Também até esta quinta-feira, não havia intenção por parte dos próprios membros do CSMP de avaliar a questão. Houve reunião na última quarta-feira e ninguém abordou o assunto. A próxima está marcada para Fevereiro.
Entretanto, o Grupo Parlamentar do Bloco de Esquerda também anunciou que requereu à 1º Comissão Parlamentar, a audição urgente da Procuradora Geral da República, dos membros do Conselho Superior do Ministério Público designados pela Assembleia da República, da Entidade Reguladora da Comunicação Social e do Sindicato dos Jornalistas.

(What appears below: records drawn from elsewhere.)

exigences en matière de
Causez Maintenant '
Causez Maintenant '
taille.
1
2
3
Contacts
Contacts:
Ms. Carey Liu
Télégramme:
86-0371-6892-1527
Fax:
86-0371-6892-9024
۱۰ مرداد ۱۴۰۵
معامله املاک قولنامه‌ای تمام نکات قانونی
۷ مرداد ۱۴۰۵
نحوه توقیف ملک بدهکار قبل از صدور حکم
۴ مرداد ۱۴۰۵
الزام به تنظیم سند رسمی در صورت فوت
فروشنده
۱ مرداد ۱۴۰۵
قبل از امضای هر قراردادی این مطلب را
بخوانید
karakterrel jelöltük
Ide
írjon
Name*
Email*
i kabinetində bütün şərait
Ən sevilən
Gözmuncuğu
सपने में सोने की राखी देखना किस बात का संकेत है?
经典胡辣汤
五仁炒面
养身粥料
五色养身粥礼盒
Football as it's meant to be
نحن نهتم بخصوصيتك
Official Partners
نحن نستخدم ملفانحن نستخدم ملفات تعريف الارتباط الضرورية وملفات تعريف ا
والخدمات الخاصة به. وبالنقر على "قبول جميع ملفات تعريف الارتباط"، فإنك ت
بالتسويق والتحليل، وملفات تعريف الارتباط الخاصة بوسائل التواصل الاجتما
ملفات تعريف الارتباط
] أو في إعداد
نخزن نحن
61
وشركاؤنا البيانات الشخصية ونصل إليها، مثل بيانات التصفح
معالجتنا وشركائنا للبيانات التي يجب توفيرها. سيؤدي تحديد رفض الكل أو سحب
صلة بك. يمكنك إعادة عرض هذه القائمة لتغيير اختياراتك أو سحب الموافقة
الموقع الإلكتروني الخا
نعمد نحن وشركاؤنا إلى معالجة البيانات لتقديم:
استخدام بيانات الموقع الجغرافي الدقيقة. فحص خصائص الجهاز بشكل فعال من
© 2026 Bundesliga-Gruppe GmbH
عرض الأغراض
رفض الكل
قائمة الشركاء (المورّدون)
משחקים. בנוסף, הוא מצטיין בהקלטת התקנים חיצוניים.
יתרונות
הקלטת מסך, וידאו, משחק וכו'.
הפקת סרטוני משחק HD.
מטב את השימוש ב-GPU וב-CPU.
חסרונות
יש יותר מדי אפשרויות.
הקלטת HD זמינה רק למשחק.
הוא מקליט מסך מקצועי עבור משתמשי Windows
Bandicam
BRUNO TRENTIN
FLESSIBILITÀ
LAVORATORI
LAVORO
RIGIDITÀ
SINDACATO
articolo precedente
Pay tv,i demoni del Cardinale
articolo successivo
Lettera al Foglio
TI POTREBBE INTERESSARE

O partido diz que o facto de, entre Abril e Junho de 2018, dois jornalistas terem sido seguidos e fotografados na via pública por elementos do Núcleo Operacional da Polícia de Segurança Pública cumprindo uma ordem nesse sentido, exarada por uma Procuradora da República em serviço no Departamento de Investigação e Acção Penal de Lisboa, sem a respectiva ratificação por um juiz, a ser verdade, é de “uma extrema gravidade e carece de cabal esclarecimento”.
“Com efeito, a protecção do sigilo das fontes jornalísticas é uma garantia essencial da liberdade de expressão e da liberdade de informação, elementos absolutamente fundamentais de um Estado de Direito Democrático”, justifica o Bloco de Esquerda, acrescentando que, “não pode o parlamento interferir em processos judiciais, mas não pode demitir-se de defender o Estado de Direito, procurando obter todos os esclarecimentos que são devidos não sobre qualquer processo em concreto, mas sim sobre procedimentos de actuação que constrangem liberdades fundamentais”.

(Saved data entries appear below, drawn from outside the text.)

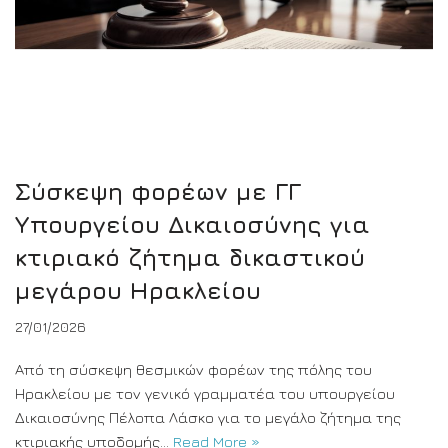
Σύσκεψη φορέων με ΓΓ
Υπουργείου Δικαιοσύνης για
κτιριακό ζήτημα δικαστικού
μεγάρου Ηρακλείου
27/01/2026
Από τη σύσκεψη θεσμικών φορέων της πόλης του
Ηρακλείου με τον γενικό γραμματέα του υπουργείου
Δικαιοσύνης Πέλοπα Λάσκο για το μεγάλο ζήτημα της
κτιριακής υποδομής…
Read More »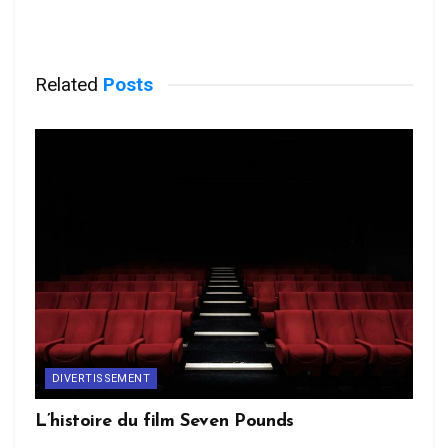
Related
Posts
DIVERTISSEMENT
L’histoire du film Seven Pounds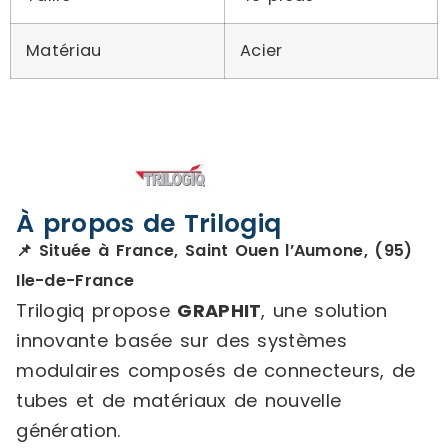
Matériau
Acier
À propos de Trilogiq
📌 Située à France, Saint Ouen l’Aumone, (95)
Ile-de-France
Trilogiq propose
GRAPHIT
, une solution
innovante basée sur des systèmes
modulaires composés de connecteurs, de
tubes et de matériaux de nouvelle
génération.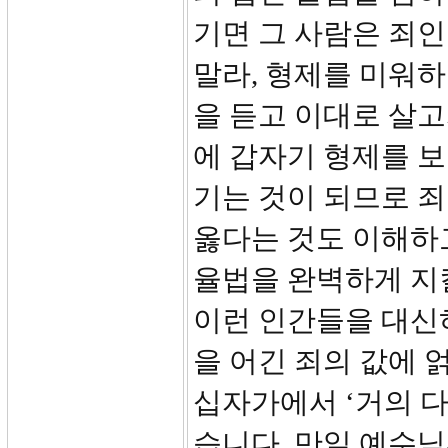
기면 그 사람은 죄인
말라, 형제를 미워
을 듣고 이대로 살고
에 갑자기 형제를 보
기는 것이 되므로 
옳다는 것도 이해하
율법을 완벽하게 지
이런 인간들을 대신
을 어긴 죄의 값에 
십자가에서 ‘거의 다
습니다. 만일 예수님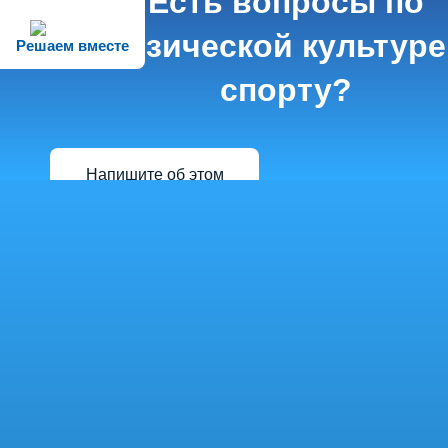
Есть вопросы по
физической культуре
Решаем вместе
спорту?
Напишите об этом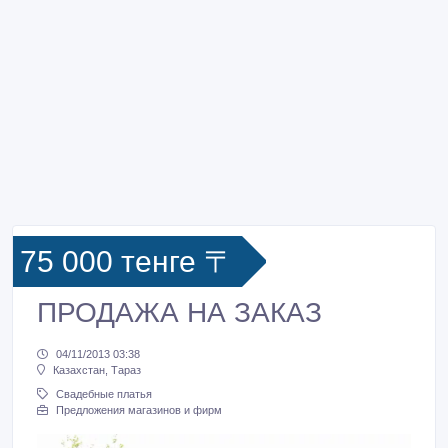
75 000 тенге 〒
ПРОДАЖА НА ЗАКАЗ
04/11/2013 03:38
Казахстан, Тараз
Свадебные платья
Предложения магазинов и фирм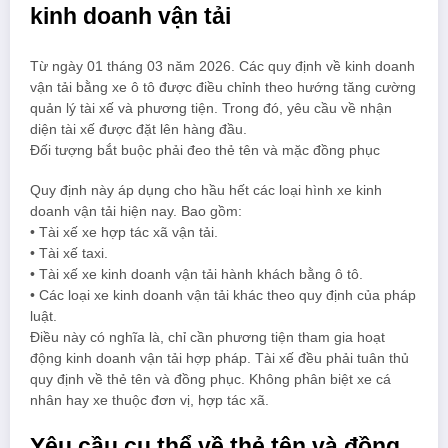
kinh doanh vận tải
Từ ngày 01 tháng 03 năm 2026. Các quy định về kinh doanh
vận tải bằng xe ô tô được điều chỉnh theo hướng tăng cường
quản lý tài xế và phương tiện. Trong đó, yêu cầu về nhận
diện tài xế được đặt lên hàng đầu.
Đối tượng bắt buộc phải đeo thẻ tên và mặc đồng phục
Quy định này áp dụng cho hầu hết các loại hình xe kinh
doanh vận tải hiện nay. Bao gồm:
• Tài xế xe hợp tác xã vận tải.
• Tài xế taxi.
• Tài xế xe kinh doanh vận tải hành khách bằng ô tô.
• Các loại xe kinh doanh vận tải khác theo quy định của pháp
luật.
Điều này có nghĩa là, chỉ cần phương tiện tham gia hoạt
động kinh doanh vận tải hợp pháp. Tài xế đều phải tuân thủ
quy định về thẻ tên và đồng phục. Không phân biệt xe cá
nhân hay xe thuộc đơn vị, hợp tác xã.
Yêu cầu cụ thể về thẻ tên và đồng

Esta polémica está relacionada com o facto de o Departamento de Investigação e Acção Penal (DIAP) de Lisboa ter instaurado, em 2018, um inquérito para apurar fugas de informação no processo e-Toupeira, tendo constituído arguidos o coordenador superior da Polícia Judiciária Pedro Fonseca e os jornalistas Carlos Rodrigues Lima, da revista Sábado, e Henrique Machado, ex-correio da Manhã e actualmente na TVI.
No inquérito, em Abril de 2018, a procuradora Andrea Marques pediu vigilância policial para os dois jornalistas, decisão contestada pelos profissionais que consideram o procedimento ilegal.